Bro Breakdown: The 'Bachelorette' Contestants

So I’m a 31-year-old man who live-tweets The Bachelor (and starting Monday night, The Bachelorette). This isn’t exactly where I saw my life going. At my age, my parents had a second kid on the way and I’m trying to get a joke about a girl probably having herpes to under 140 characters. Life isn’t perfect, but The Bachelor (and The Bachelorette) is a perfect show. A group of people of the same sex try to get the attention of one person of the opposite sex. The struggle to get noticed, keep someone’s attention, invite them to your fantasy suite, and dump them the next morning is way more relatable to our own dating lives than we’d all like to admit. It’s no wonder the franchise is in fact, a franchise (20 seasons with spinoffs et al).

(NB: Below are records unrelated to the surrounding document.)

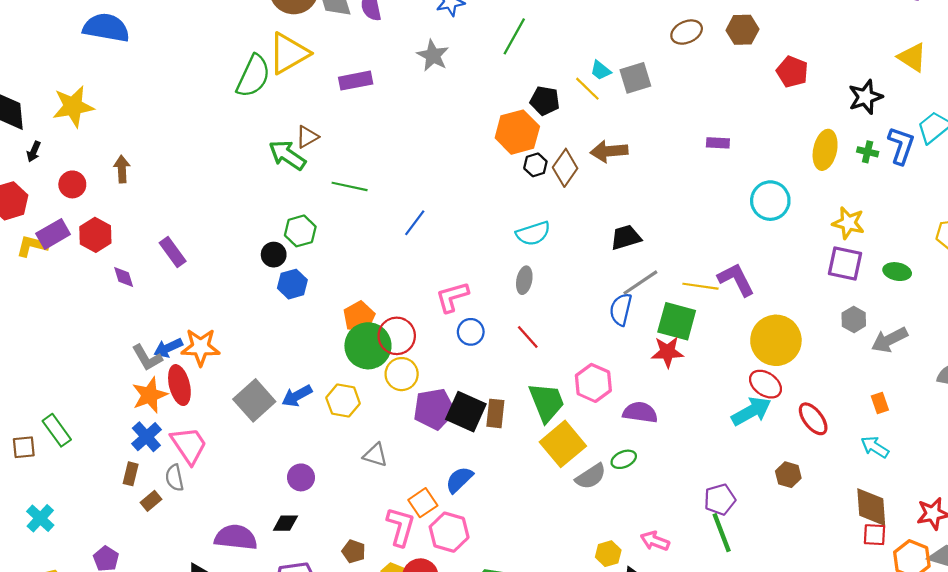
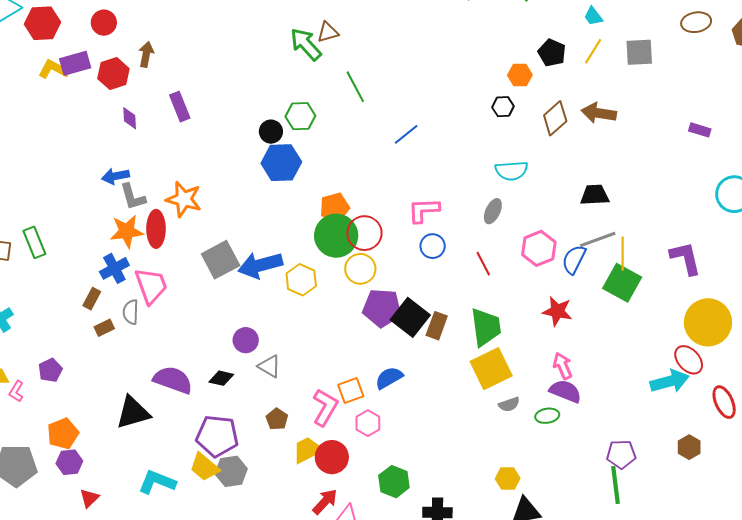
cyan trapezoid: (601, 70) -> (593, 16), moved
yellow line: (587, 89) -> (593, 51), turned 64
orange hexagon: (517, 132) -> (520, 75), size x0.6
black hexagon: (535, 165) -> (503, 107), moved
brown arrow: (122, 169) -> (146, 54), moved
green line: (350, 186) -> (355, 87), turned 36
blue hexagon: (292, 284) -> (281, 163), size x1.4
yellow line: (700, 286) -> (623, 254), moved, turned 68
blue arrow: (168, 348) -> (115, 176), moved
red star: (667, 352) -> (557, 311), moved
pink hexagon: (593, 383) -> (539, 248), moved
blue arrow: (297, 396) -> (260, 265), size x1.5
purple semicircle: (640, 412) -> (565, 391), moved
gray triangle: (375, 455) -> (269, 366), moved
green ellipse: (624, 459) -> (547, 416), moved
gray semicircle: (591, 476) -> (509, 404), size x0.7
pink hexagon: (449, 532) -> (368, 423), size x0.7
pink arrow: (655, 541) -> (563, 366), moved, turned 32

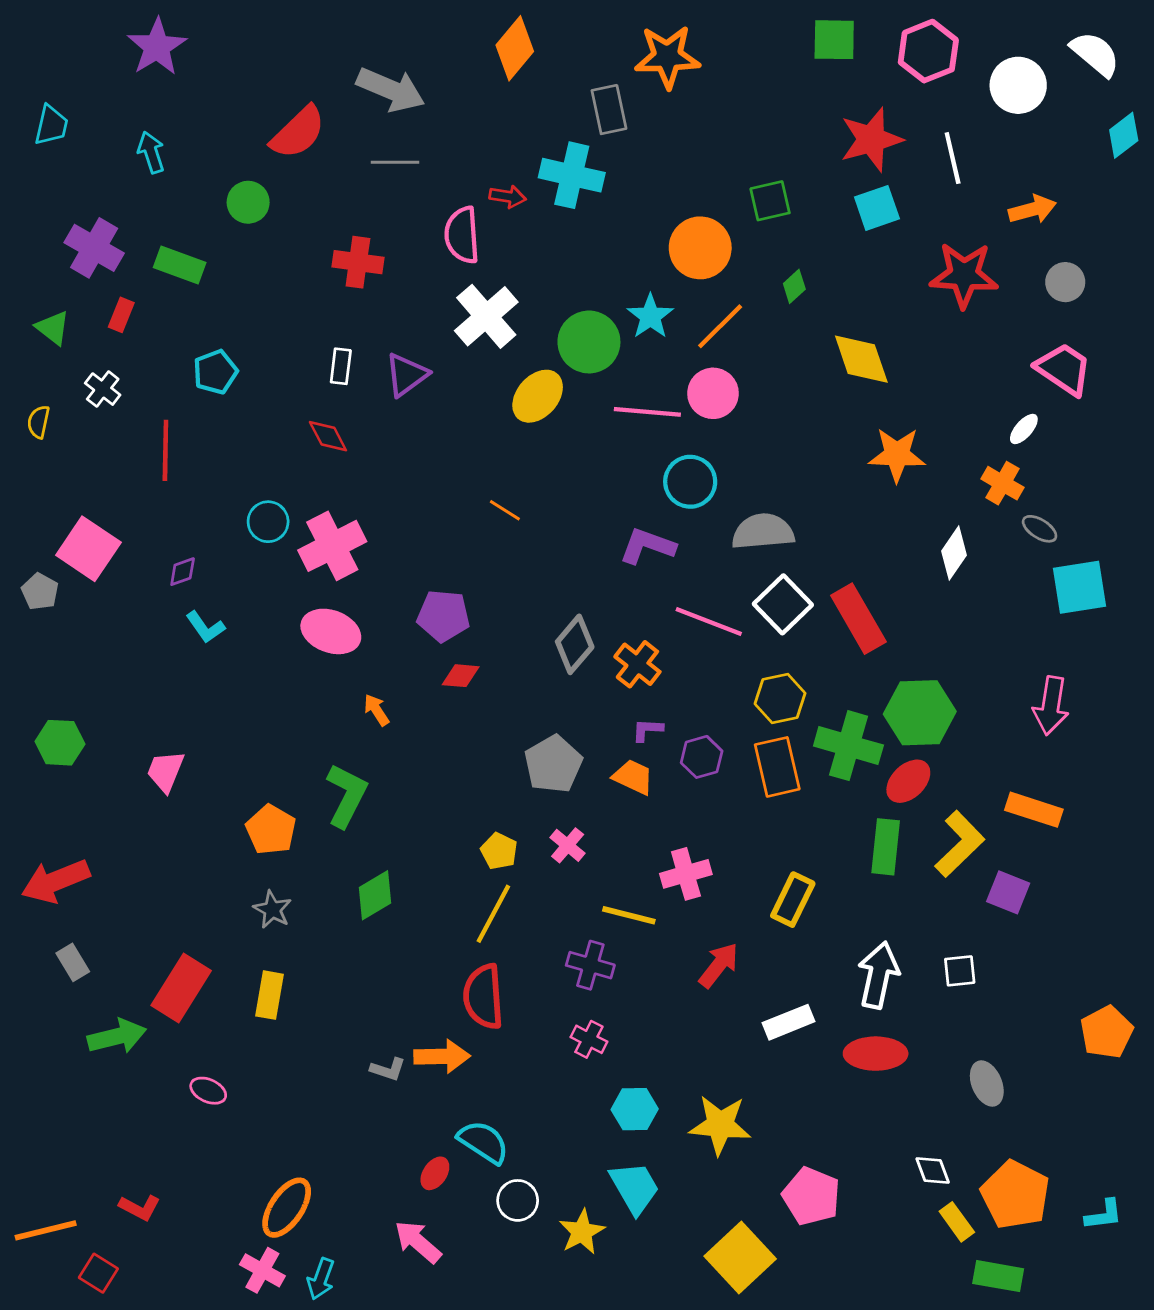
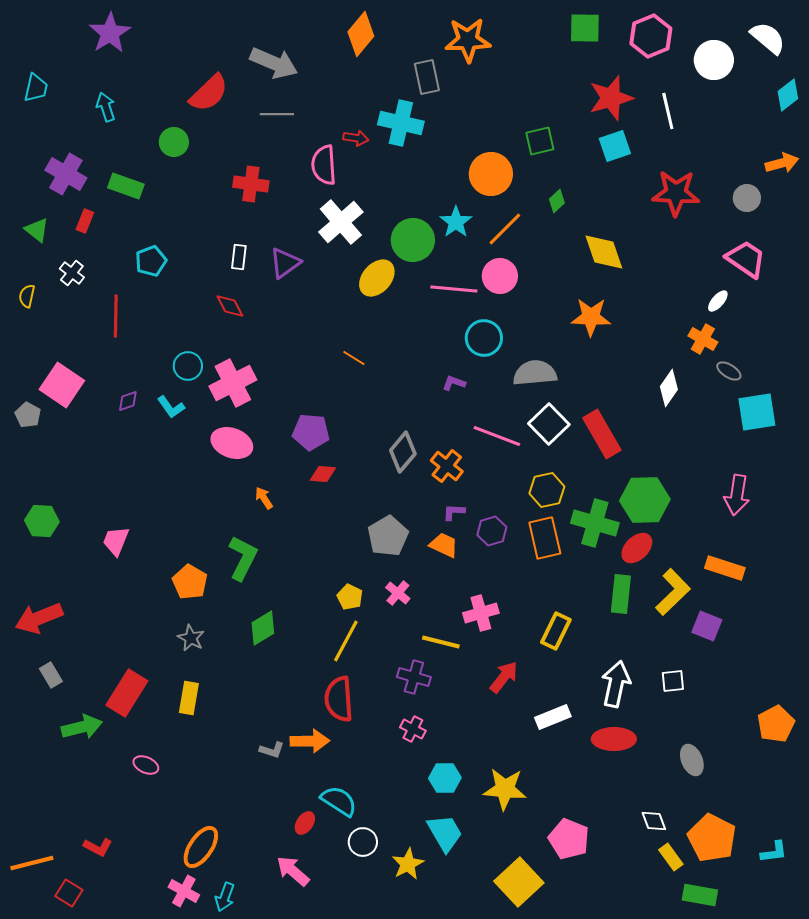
orange arrow: (1032, 209) -> (782, 163), moved
orange star: (897, 455) -> (591, 317), moved
purple L-shape: (647, 546) -> (454, 383), size x0.6
cyan L-shape: (205, 627) -> (171, 407), moved

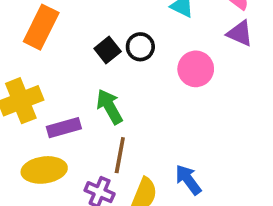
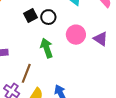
purple triangle: (240, 33) -> (101, 39), moved
green arrow: (110, 107) -> (47, 48), moved

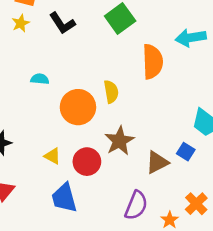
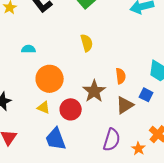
orange semicircle: (153, 62) -> (121, 76), moved, size x0.6
yellow semicircle: (111, 92) -> (87, 43), moved
orange circle: (78, 107) -> (50, 79), moved

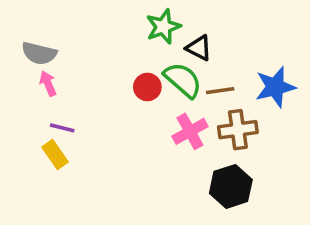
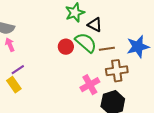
purple line: (62, 128) -> (18, 70), turned -48
pink cross: (190, 131) -> (90, 85), moved

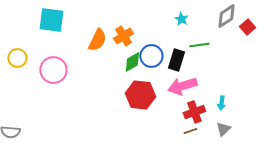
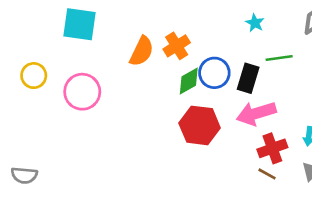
brown line: (190, 131) -> (267, 174), turned 48

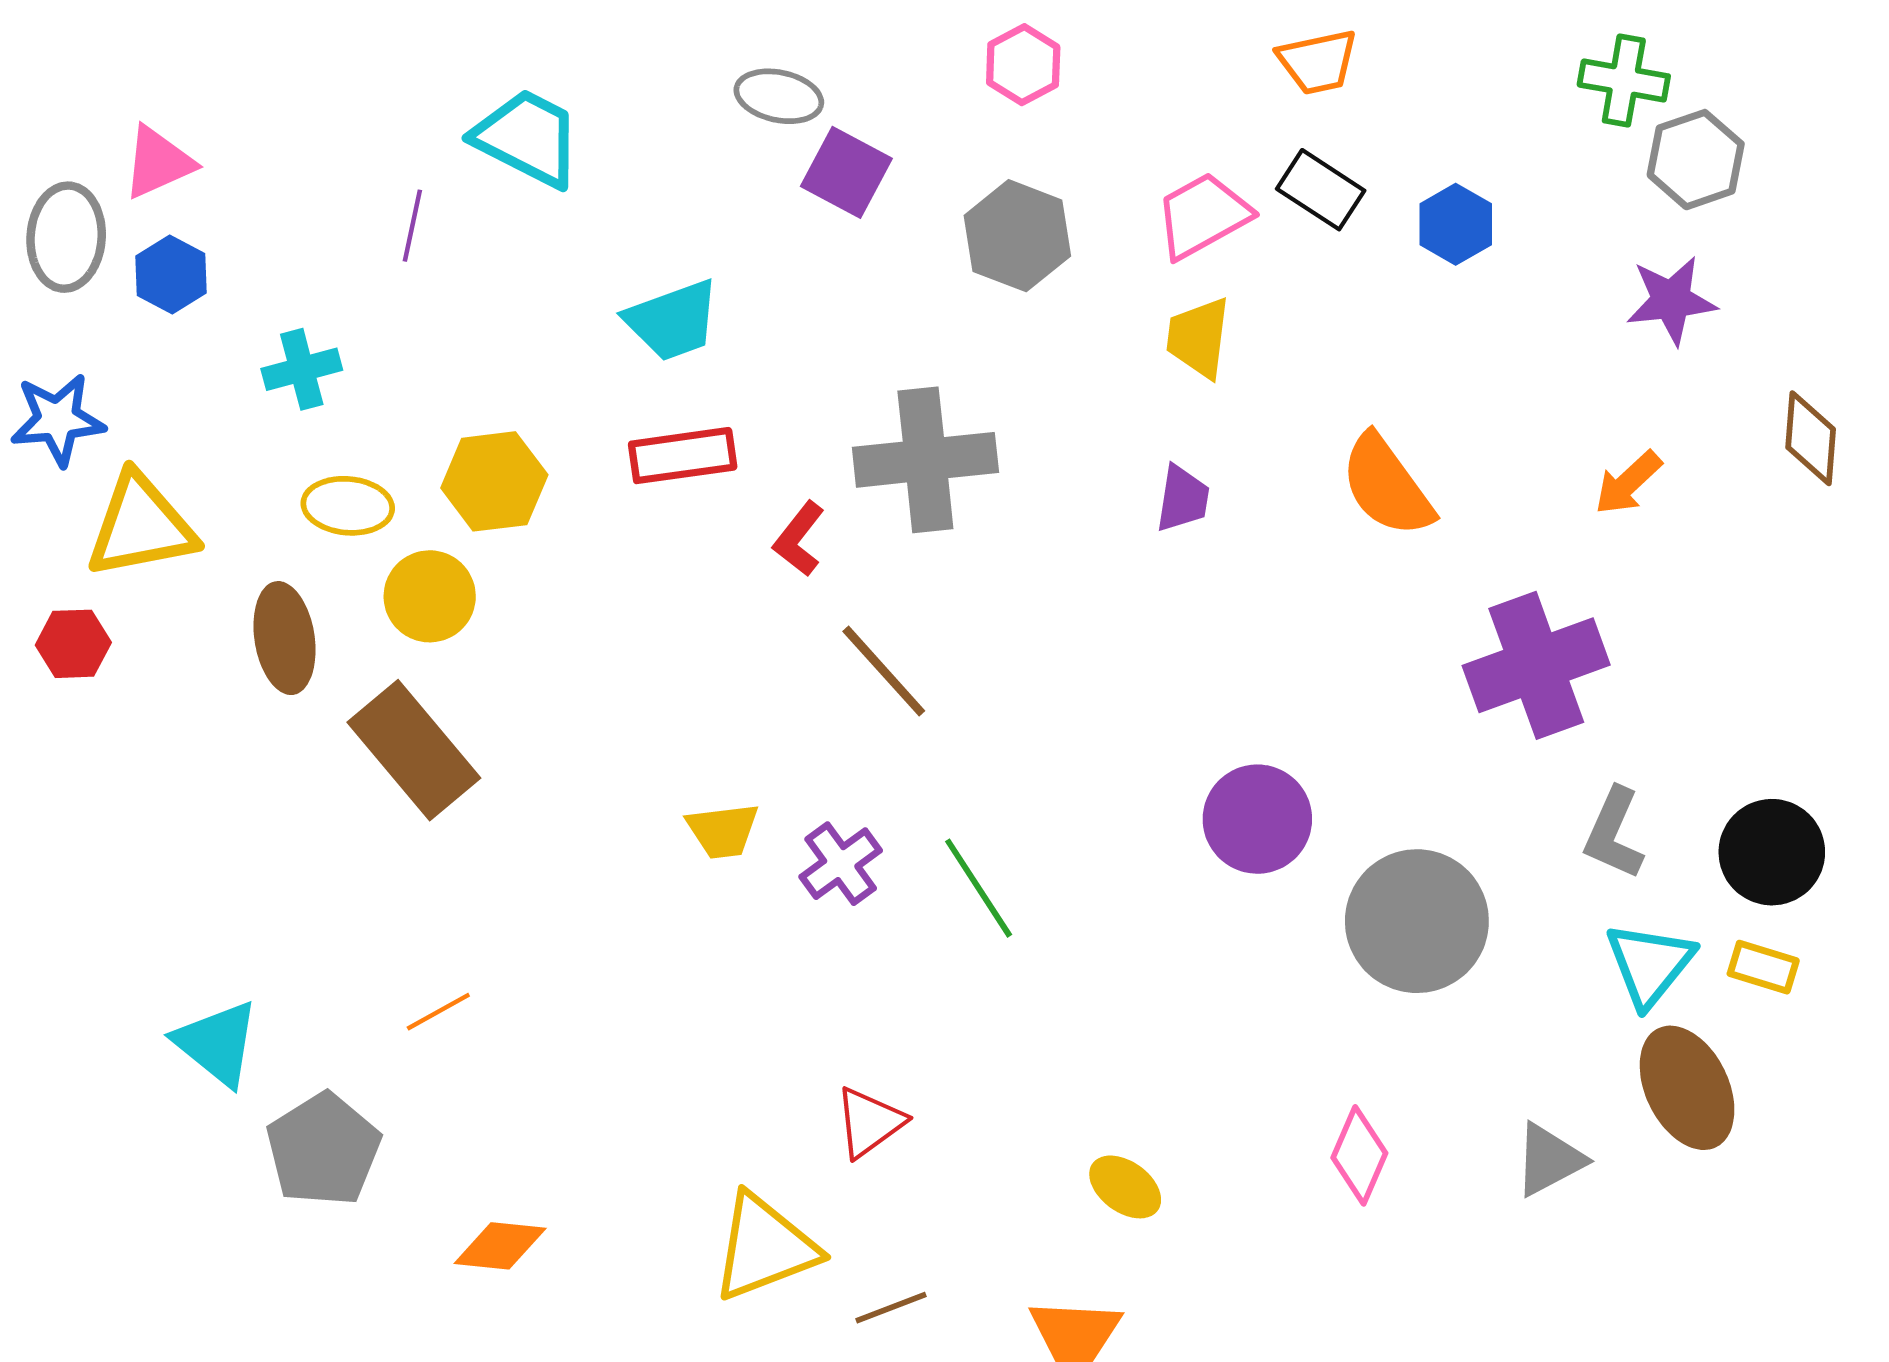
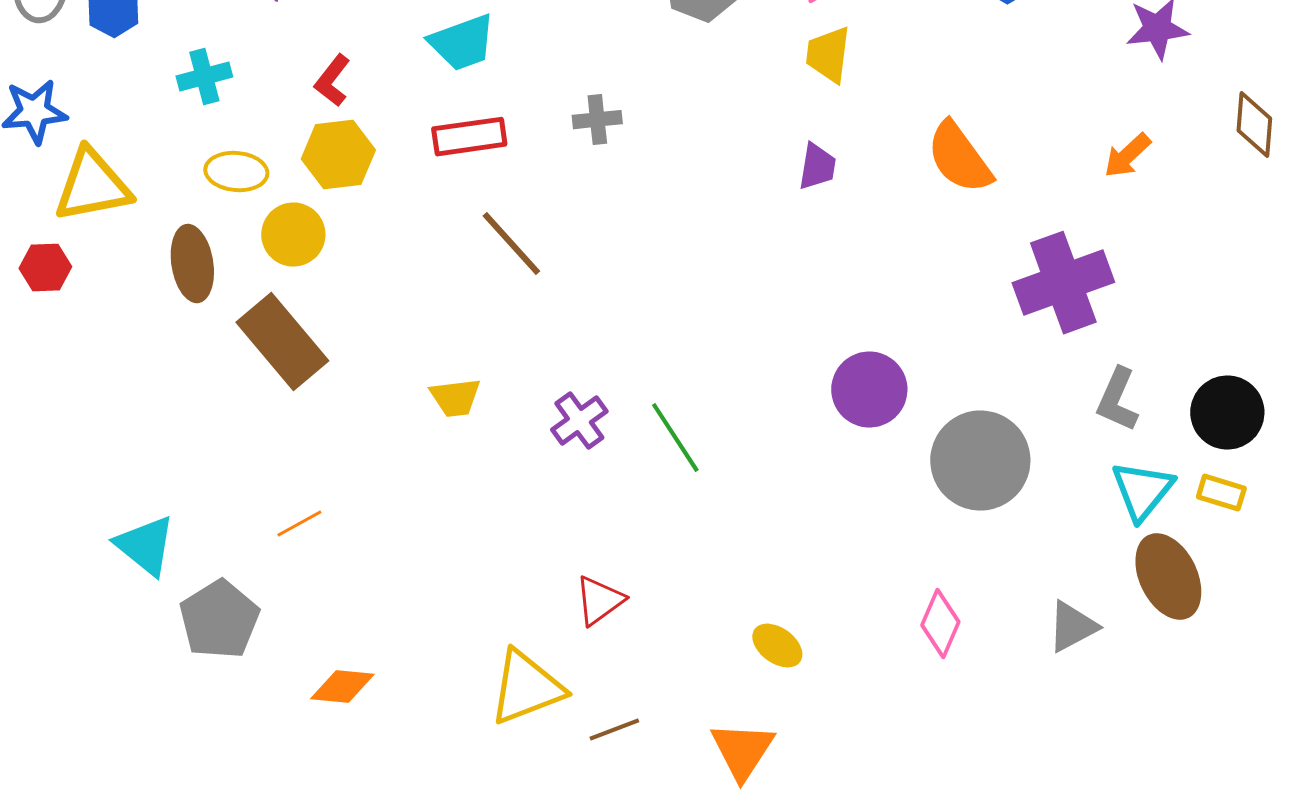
gray cross: (925, 460) -> (597, 120), moved, size x0.5
red L-shape: (799, 539) -> (332, 81), moved
brown line: (884, 671) -> (511, 244), moved
yellow trapezoid: (723, 831) -> (455, 398), moved

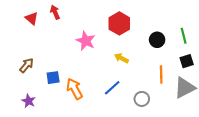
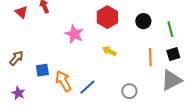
black circle: (157, 40) -> (143, 21), moved
orange line: (161, 74) -> (150, 57), moved
blue line: (112, 88) -> (87, 87), moved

So consider this your Bachelorette preview and follow me on Twitter for live tweets every episode. Please remember, I’m just a straight guy who watches on the couch with his brother and these are all snap judgements based on how I’d act in a similar situation. And especially for this preview, all I have is a picture and a one-line description (except for JoJo). I know nothing and everything all at once. Let's begin:


At the end of The Bachelor it was leaked that Caila would be the next Bachelorette. Women of America and I flipped out. Caila was just too fake. I know that sounds ridiculous when it comes to a reality show. But people loved JoJo for the same reason they love Khloé Kardashian and Lord Disick: she was a little bit real. She didn’t fall too fast for Ben. She seemed to talk like a real person. She had the perfect breasts. For whatever reason, she was someone we all felt like we could hang with on a week-to-week basis while talking shit about the friend who wasn’t at the party. This is why there’s some buzz for this season. We feel like the bullshit will be called.